F42 Change Proposal: Opt-In Metrics for Fedora Workstation (system-wide)

[Date Prev][Date Next][Thread Prev][Thread Next][Date Index][Thread Index]

 



Wiki - https://fedoraproject.org/wiki/Changes/Metrics
Discussion thread -
https://discussion.fedoraproject.org/t/f42-change-proposal-opt-in-metrics-for-fedora-workstation-system-wide/124325

== Summary ==

The goal of this change proposal is to provide the Fedora community
with accurate, representative data about the real world use of Fedora
Workstation. By doing this, we believe that we can accelerate the
development of Fedora Workstation, and ensure that it improves in line
with our users’ needs and requirements.

'''Protecting user privacy is of utmost importance for this
initiative.''' To this end, the service will only collect generic,
standardized data, and will never collect anything that is personally
identifying. It will also, of course, be fully open source. On the
server side, the data will be stored in a way that prevents user
identification.

'''Another important aspect of the initiative is that it will be run
in a transparent manner, and will be governed as part of the Fedora
project.''' A new SIG will be responsible for the service, and will be
open to community participation. It will publish analyses of the data
which has been collected, provide documentation about how the service
operates, will share samples of the database data, and will respond to
requests from the community.

'''Finally, we intend to ensure that metrics reporting is fully under
the control of end users.'''  Metrics collection will default to off,
and will only be enabled through a clear on/off prompt in initial
setup. Users will be able to view the data that has been collected
locally, and will be able to remove the client software from their
systems, should they choose to do so.

To address concerns that the community might have, the change owners
have created a [https://pagure.io/fedora-workstation/blob/master/f/notes/metrics-privacy-transparency.md
privacy and transparency checklist], which will be updated as the
initiative progresses.

== Owners ==

* Name: [[User:aday|Allan Day]]
* Name: [[User:catanzaro|Michael Catanzaro]]
* Name: [https://docs.fedoraproject.org/en-US/workstation-working-group/
Fedora Workstation Working Group]

== Current status ==

The proposal is to deploy a pre-existing data collection system -
called Azafea - for Fedora Workstation. Azafea has both client and
server components. Significant work is required to make a wide scale
deployment of Azafea possible (see scope section below).

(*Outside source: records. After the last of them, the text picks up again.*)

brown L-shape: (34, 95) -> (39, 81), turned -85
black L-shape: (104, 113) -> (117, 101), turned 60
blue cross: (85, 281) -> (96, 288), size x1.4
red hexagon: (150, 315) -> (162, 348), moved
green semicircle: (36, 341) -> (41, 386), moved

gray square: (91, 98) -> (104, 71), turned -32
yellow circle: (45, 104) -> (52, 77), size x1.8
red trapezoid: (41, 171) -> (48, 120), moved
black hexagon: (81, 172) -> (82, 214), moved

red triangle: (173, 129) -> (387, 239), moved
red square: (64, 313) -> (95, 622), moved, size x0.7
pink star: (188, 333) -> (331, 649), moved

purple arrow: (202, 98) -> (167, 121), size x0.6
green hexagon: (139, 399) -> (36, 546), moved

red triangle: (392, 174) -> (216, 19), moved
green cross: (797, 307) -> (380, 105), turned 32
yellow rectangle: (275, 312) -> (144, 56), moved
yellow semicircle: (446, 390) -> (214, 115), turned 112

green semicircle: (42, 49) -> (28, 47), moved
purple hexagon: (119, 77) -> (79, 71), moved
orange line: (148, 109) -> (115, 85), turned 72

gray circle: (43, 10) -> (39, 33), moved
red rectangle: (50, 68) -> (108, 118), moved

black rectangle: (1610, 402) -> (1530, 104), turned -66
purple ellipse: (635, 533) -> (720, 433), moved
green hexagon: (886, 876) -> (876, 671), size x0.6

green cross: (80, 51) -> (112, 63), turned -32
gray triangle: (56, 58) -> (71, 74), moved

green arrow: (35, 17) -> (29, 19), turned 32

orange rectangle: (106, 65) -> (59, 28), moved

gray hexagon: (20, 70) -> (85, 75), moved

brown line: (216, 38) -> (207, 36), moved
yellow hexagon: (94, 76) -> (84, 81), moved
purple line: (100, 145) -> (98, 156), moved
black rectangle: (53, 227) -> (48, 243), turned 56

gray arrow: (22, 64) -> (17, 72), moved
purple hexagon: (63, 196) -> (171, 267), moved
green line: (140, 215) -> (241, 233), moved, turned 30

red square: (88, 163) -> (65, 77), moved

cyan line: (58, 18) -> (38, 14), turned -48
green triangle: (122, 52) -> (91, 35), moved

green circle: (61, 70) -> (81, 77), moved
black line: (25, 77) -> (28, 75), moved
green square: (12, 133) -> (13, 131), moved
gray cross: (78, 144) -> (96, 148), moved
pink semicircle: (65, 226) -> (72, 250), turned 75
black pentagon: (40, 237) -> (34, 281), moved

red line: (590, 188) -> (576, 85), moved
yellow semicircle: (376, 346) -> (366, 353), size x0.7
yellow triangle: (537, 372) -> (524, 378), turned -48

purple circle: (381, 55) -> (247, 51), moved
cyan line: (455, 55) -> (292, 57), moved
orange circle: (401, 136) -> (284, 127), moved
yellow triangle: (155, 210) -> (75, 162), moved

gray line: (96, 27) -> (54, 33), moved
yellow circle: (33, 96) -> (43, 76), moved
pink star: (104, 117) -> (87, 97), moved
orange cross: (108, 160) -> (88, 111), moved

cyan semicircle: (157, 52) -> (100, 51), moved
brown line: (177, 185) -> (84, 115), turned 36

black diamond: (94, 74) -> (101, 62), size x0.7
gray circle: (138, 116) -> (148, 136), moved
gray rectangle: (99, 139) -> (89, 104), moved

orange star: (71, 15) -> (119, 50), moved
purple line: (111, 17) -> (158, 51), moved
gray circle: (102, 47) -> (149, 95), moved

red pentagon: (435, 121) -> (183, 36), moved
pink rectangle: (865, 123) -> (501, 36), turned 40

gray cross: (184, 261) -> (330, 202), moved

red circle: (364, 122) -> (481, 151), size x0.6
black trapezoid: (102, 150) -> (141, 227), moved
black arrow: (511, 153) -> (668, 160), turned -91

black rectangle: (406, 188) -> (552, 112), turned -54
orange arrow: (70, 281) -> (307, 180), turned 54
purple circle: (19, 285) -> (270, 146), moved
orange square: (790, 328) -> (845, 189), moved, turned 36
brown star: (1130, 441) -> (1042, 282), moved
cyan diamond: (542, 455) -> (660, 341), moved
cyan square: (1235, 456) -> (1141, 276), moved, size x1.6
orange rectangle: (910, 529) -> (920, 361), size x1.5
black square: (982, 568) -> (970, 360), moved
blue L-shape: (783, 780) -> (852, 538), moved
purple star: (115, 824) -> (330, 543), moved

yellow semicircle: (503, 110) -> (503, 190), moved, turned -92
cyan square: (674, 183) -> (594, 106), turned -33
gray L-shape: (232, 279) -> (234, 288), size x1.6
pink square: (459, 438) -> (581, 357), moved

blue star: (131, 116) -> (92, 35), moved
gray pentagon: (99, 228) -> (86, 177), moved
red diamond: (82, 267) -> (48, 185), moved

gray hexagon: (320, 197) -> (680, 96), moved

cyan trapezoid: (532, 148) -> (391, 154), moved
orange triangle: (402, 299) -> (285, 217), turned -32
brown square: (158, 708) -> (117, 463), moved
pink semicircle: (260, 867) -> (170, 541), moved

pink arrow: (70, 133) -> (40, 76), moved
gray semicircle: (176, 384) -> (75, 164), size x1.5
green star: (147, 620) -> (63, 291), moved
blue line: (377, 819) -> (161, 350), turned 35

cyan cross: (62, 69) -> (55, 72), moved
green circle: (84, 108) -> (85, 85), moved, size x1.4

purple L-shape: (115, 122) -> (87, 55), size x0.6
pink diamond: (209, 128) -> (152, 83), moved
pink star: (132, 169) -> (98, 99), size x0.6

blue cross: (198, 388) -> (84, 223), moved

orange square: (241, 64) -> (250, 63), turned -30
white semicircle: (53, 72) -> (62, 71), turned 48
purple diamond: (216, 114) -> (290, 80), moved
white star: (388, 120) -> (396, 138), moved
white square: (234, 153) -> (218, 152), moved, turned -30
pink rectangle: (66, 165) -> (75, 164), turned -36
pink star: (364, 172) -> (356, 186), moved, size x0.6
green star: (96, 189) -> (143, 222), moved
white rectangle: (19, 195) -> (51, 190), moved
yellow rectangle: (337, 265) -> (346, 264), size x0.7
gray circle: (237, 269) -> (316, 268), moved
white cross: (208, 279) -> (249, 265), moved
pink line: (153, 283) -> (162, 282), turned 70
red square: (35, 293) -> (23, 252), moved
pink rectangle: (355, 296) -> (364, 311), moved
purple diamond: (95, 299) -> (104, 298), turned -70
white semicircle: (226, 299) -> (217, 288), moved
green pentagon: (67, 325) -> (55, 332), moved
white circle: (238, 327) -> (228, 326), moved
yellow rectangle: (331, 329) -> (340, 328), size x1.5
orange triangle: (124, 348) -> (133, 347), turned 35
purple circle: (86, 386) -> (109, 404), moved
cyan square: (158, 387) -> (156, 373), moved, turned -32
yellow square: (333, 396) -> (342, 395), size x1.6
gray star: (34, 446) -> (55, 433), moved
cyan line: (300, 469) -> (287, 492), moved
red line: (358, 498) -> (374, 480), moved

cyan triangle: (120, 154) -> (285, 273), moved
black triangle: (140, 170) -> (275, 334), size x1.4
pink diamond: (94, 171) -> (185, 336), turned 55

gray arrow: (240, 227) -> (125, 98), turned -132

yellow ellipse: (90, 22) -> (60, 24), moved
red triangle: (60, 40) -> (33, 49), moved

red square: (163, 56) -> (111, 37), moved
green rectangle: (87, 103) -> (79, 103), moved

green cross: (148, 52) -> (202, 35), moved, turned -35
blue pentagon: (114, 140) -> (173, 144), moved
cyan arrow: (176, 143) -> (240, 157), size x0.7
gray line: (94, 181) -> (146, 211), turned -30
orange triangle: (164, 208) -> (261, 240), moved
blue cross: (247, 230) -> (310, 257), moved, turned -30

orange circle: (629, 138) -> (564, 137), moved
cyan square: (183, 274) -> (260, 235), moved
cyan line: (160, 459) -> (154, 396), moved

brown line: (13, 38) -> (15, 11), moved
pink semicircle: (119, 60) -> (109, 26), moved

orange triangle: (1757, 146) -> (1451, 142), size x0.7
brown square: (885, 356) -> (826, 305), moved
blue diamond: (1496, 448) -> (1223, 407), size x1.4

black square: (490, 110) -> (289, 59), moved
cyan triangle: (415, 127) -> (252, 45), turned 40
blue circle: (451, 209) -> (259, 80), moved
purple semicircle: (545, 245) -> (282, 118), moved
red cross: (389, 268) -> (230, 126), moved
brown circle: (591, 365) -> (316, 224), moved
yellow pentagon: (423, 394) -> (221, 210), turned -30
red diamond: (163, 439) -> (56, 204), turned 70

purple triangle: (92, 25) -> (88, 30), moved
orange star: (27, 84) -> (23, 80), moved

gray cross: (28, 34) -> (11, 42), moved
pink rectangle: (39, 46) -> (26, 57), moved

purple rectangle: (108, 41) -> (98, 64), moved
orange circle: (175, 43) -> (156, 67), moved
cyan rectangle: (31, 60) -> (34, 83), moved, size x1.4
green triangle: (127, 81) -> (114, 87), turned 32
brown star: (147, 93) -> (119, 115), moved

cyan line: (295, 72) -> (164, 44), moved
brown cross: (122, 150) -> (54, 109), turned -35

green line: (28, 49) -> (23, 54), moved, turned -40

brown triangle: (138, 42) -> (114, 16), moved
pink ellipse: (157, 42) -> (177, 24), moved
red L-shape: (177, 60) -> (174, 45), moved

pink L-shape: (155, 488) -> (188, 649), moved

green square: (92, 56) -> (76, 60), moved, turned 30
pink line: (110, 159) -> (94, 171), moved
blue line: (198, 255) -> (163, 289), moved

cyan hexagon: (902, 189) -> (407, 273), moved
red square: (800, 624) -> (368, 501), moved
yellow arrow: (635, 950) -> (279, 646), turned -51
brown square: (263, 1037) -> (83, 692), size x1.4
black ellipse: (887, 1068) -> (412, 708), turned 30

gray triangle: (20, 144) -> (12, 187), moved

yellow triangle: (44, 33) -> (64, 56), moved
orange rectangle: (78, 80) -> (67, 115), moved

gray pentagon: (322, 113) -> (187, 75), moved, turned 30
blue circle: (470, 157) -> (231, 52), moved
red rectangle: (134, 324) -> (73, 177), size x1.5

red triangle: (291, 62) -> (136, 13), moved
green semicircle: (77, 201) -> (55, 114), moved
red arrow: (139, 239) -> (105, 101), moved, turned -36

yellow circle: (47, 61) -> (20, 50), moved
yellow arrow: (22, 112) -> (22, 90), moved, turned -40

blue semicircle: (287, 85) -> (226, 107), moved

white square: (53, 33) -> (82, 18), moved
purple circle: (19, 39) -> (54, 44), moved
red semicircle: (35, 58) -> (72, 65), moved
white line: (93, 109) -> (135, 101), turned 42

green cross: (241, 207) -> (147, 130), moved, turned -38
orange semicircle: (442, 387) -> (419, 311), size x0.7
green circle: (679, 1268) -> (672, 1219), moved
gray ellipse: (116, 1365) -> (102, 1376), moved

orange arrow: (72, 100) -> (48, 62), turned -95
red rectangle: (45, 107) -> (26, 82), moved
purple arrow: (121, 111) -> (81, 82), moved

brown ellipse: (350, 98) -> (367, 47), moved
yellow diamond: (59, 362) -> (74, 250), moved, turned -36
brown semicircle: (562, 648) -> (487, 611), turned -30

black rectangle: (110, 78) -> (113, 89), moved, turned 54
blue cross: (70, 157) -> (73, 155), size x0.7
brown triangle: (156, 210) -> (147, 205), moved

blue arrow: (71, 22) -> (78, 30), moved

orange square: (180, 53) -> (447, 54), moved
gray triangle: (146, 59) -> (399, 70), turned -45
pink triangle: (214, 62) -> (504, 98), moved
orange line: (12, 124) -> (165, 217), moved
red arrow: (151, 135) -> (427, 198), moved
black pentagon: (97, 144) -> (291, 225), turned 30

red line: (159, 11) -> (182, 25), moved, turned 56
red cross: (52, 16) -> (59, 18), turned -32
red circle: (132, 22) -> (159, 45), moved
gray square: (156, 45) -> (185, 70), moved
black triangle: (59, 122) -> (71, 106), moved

This updated proposal obsoletes [[Changes/Telemetry | the original proposal]].

* Targeted release: [[Releases/42 | Fedora Linux 42]]


== Detailed Description ==

This section includes a detailed description of each aspect of the
metrics proposal.

=== Data that will be collected ===

All collected data will be anonymous:

* We will not collect identifying information, such as email
addresses, online account details, and IP addresses.
* We will only collect generic, standardized information. For example,
we want to collect data on which apps are used, but we will never
collect data on which websites are viewed or which files are opened.
* Server side, each metric will be stored separately and will not be
linked to other metrics from the same system. This will prevent user
fingerprinting through the cross-referencing of anonymous information.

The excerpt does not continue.